━━━ Records shown ━━━
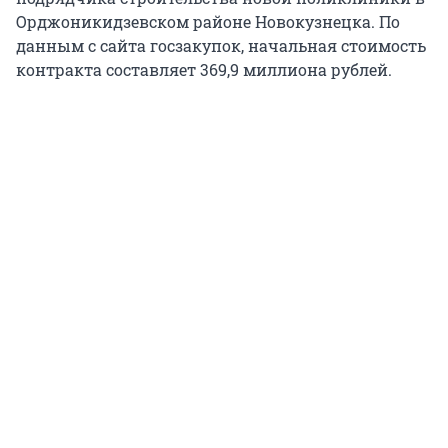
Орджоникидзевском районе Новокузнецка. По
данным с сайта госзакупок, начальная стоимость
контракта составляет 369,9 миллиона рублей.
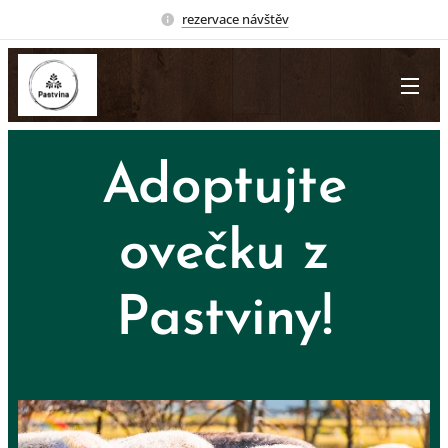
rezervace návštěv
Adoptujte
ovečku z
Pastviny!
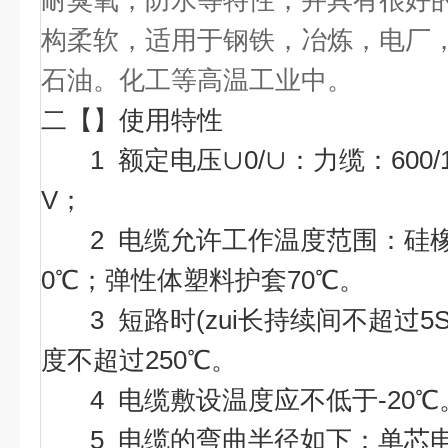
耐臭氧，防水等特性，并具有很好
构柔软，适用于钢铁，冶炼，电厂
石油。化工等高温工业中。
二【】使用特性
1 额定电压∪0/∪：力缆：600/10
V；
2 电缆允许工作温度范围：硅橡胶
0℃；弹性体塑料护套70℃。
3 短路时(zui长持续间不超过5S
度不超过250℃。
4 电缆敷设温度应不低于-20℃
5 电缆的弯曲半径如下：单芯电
━━━
━━━ Records shown ━━━
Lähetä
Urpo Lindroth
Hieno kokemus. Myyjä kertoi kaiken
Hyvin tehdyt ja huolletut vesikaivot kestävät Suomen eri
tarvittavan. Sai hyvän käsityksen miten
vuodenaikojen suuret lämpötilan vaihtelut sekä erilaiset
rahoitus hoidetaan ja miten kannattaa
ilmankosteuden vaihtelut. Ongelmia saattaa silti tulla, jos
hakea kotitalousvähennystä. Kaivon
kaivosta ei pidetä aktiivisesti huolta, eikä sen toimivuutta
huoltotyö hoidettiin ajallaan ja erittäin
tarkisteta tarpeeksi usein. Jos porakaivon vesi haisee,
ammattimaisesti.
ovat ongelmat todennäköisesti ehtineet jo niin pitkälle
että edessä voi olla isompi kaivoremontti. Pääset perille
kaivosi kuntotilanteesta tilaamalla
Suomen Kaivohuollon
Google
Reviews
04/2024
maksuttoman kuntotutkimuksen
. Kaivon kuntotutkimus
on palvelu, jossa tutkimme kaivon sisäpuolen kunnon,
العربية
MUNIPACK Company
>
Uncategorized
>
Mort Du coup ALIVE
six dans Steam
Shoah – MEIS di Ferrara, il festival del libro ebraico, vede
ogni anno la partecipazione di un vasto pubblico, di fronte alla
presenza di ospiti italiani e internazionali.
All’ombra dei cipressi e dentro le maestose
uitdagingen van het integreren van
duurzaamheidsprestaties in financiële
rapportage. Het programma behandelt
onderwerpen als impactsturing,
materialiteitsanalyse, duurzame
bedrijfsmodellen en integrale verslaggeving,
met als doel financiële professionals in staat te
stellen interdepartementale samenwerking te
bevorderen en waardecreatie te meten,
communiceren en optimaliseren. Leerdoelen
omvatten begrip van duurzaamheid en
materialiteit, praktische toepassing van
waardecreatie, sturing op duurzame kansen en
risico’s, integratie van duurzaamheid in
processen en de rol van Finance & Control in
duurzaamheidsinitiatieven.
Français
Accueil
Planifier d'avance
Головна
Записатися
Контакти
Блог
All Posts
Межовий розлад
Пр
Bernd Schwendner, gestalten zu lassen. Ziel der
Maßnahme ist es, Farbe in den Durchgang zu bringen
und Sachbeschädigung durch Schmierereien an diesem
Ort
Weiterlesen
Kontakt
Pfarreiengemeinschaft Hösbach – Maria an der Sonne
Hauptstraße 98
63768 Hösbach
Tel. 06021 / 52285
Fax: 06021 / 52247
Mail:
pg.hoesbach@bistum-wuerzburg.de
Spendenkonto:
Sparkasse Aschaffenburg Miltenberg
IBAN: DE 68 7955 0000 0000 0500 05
━━━
**How to complete this task:** What are the lines above that hold the string "duurzame"? Copy them.

**Written answer:**
materialiteitsanalyse, duurzame
waardecreatie, sturing op duurzame kansen en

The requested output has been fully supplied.